Depends how transactions are made. If you’re paying via lightning; you see an offer to sell for $5, your wallet translates that to 125 bits, you send a payment for that amount, and you receive a receipt acknowledging your purchase. If the merchant wants to use a different exchange rate, trying to pretend $5 actually means 180 bits, the only thing they can do is reject your payment.
If you’re paying via visa/etc that’s based in dollars and hides all the BTC conversions from you, then it’s enforced by the bank, and both merchant and purchaser trust the bank to not cheat them too badly, pretty much same as they do today, with enforcement after the fact by the courts for breach of contract.
But if you don’t want to price things in dollars, you don’t have to. And your lightning wallet can always translate prices in BTC (or euros, etc) to the equivalent in dollars just as a UI feature.
There are no USDs, your BTC is just now worth 25% more than it was yesterday, and buys 25% more goods than it did yesterday, assuming those goods were priced in dollars, and their prices haven’t been increased overnight.
Again, in this model there is no physical (or digital) USD to be constructed or bought or sold; it’s just a different way of looking at BTC. Changing the exchange rate doesn’t create or destroy anything, it just changes the default pricing for future transactions.

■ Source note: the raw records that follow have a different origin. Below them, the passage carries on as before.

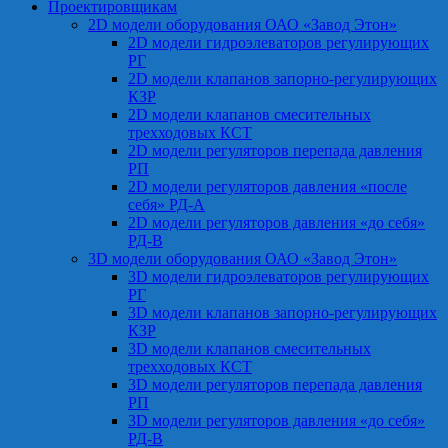
Проектировщикам
2D модели оборудования ОАО «Завод Этон»
2D модели гидроэлеваторов регулирующих
РГ
2D модели клапанов запорно-регулирующих
КЗР
2D модели клапанов смесительных
трехходовых КСТ
2D модели регуляторов перепада давления
РП
2D модели регуляторов давления «после
себя» РД-А
2D модели регуляторов давления «до себя»
РД-В
3D модели оборудования ОАО «Завод Этон»
3D модели гидроэлеваторов регулирующих
РГ
3D модели клапанов запорно-регулирующих
КЗР
3D модели клапанов смесительных
трехходовых КСТ
3D модели регуляторов перепада давления
РП
3D модели регуляторов давления «до себя»
РД-В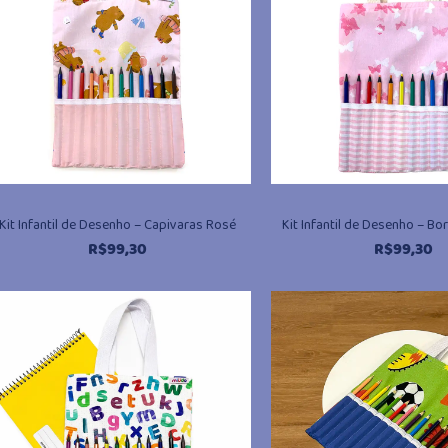
Kit Infantil de Desenho – Capivaras Rosé
Kit Infantil de Desenho – B
R$
99,30
R$
99,30
@miudo.com.br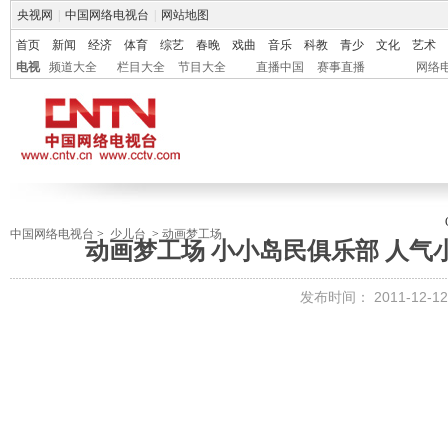
央视网
|
中国网络电视台
|
网站地图
首页
新闻
经济
体育
综艺
春晚
戏曲
音乐
科教
青少
文化
艺术
电视
频道大全
栏目大全
节目大全
直播中国
赛事直播
网络
中国网络电视台
>
少儿台
>
动画梦工场
动画梦工场 小小岛民俱乐部 人气小明
发布时间：
2011-12-12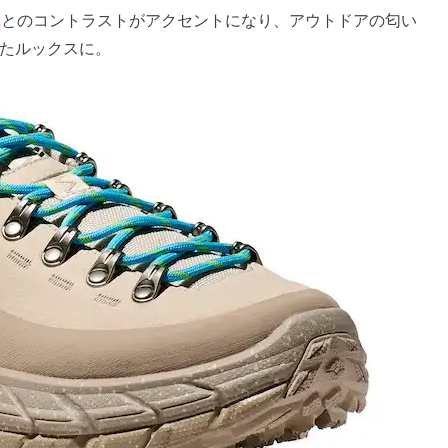
とのコントラストがアクセントになり、アウトドアの匂い
たルックスに。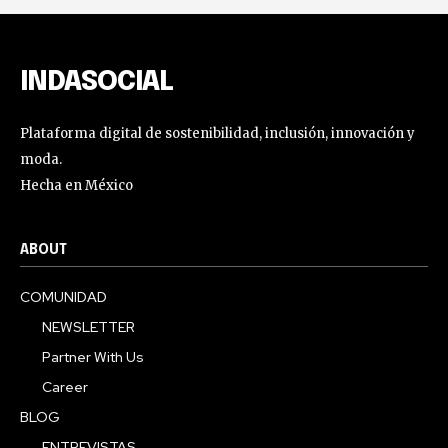
INDASOCIAL
Plataforma digital de sostenibilidad, inclusión, innovación y
moda.
Hecha en México
ABOUT
COMUNIDAD
NEWSLETTER
Partner With Us
Career
BLOG
ENTREVISTAS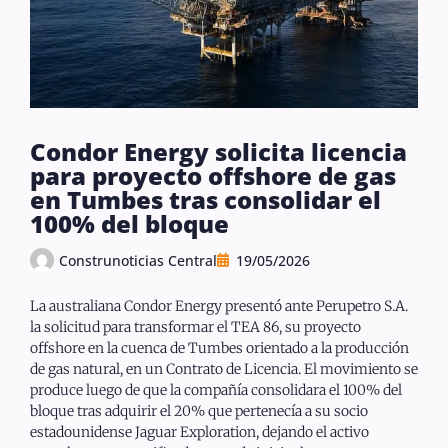
Condor Energy solicita licencia
para proyecto offshore de gas
en Tumbes tras consolidar el
100% del bloque
Construnoticias Central
19/05/2026
La australiana Condor Energy presentó ante Perupetro S.A.
la solicitud para transformar el TEA 86, su proyecto
offshore en la cuenca de Tumbes orientado a la producción
de gas natural, en un Contrato de Licencia. El movimiento se
produce luego de que la compañía consolidara el 100% del
bloque tras adquirir el 20% que pertenecía a su socio
estadounidense Jaguar Exploration, dejando el activo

It’s certainly fair to criticise trying to set a fixed exchange rate on a currency that you mint, and I agree with those criticisms; but it’s not what I’m talking about here.

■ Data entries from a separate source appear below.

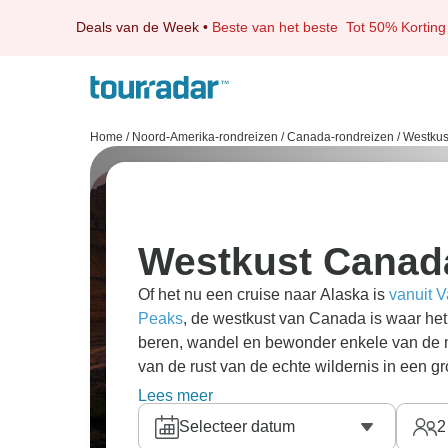
Deals van de Week
•
Beste van het beste
Tot 50% Korting
Home
/
Noord-Amerika-rondreizen
/
Canada-rondreizen
/
Westkus
Westkust Canad
Of het nu een cruise naar Alaska is
vanuit 
Peaks
, de westkust van Canada is waar het 
beren, wandel en bewonder enkele van de me
van de rust van de echte wildernis in een 
Rocky Mountains
, er is voor elk wat wils i
Lees meer
Selecteer datum
2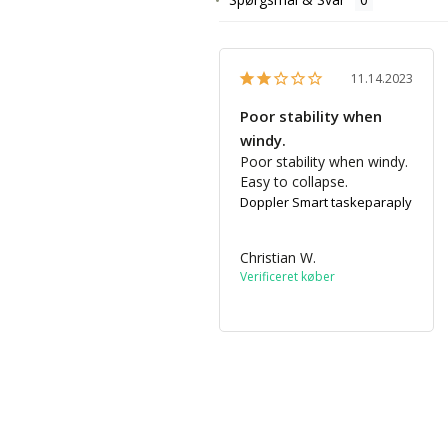
11.14.2023
Poor stability when
windy.
Poor stability when windy. 
Easy to collapse.
Doppler Smart taskeparaply
Christian W.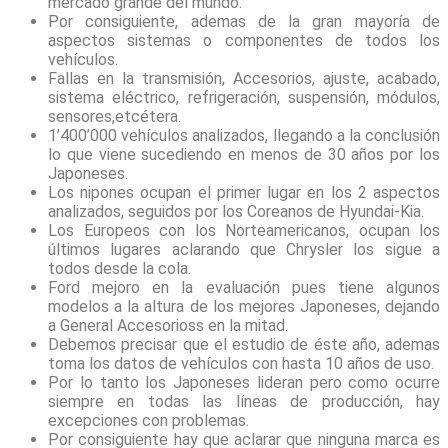
mercado grande del mundo.
Por consiguiente, ademas de la gran mayoría de
aspectos sistemas o componentes de todos los
vehículos.
Fallas en la transmisión, Accesorios, ajuste, acabado,
sistema eléctrico, refrigeración, suspensión, módulos,
sensores,etcétera.
1’400’000 vehículos analizados, llegando a la conclusión
lo que viene sucediendo en menos de 30 años por los
Japoneses.
Los nipones ocupan el primer lugar en los 2 aspectos
analizados, seguidos por los Coreanos de Hyundai-Kia.
Los Europeos con los Norteamericanos, ocupan los
últimos lugares aclarando que Chrysler los sigue a
todos desde la cola.
Ford mejoro en la evaluación pues tiene algunos
modelos a la altura de los mejores Japoneses, dejando
a General Accesorioss en la mitad.
Debemos precisar que el estudio de éste año, ademas
toma los datos de vehículos con hasta 10 años de uso.
Por lo tanto los Japoneses lideran pero como ocurre
siempre en todas las líneas de producción, hay
excepciones con problemas.
Por consiguiente hay que aclarar que ninguna marca es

There are a bunch of completely fair criticisms of what I am talking about that could be made, eg:
- It’s entirely possible that such a scheme can’t be implemented (you need to know today’s exchange rate today, but will only have the CPI data you want to base that figure on after collating surveys in a few months’ time).
- It might be that even if it were implemented it would be subject to capture (eg, lenders corrupt the CPI data and manipulate it so that they make more income from BTC-denominated loans while their dollar-denominated expenses stay constant; or net-borrowers do the same in the other direction).
- It might be that nobody outside of macroeconmic theorists actually care that much about the problem this is solving, and post-hyperbitcoinization, people just price things in BTC directly and aren’t bothered by updating salaries/prices directly as the real value of BTC spikes or plummets.
- It might be that whether or not this is a real problem, the real motivation for a central bank managing inflation is the Cantillon effect, so anything that does away with that isn’t interesting anyway, no matter how well it solves other problems.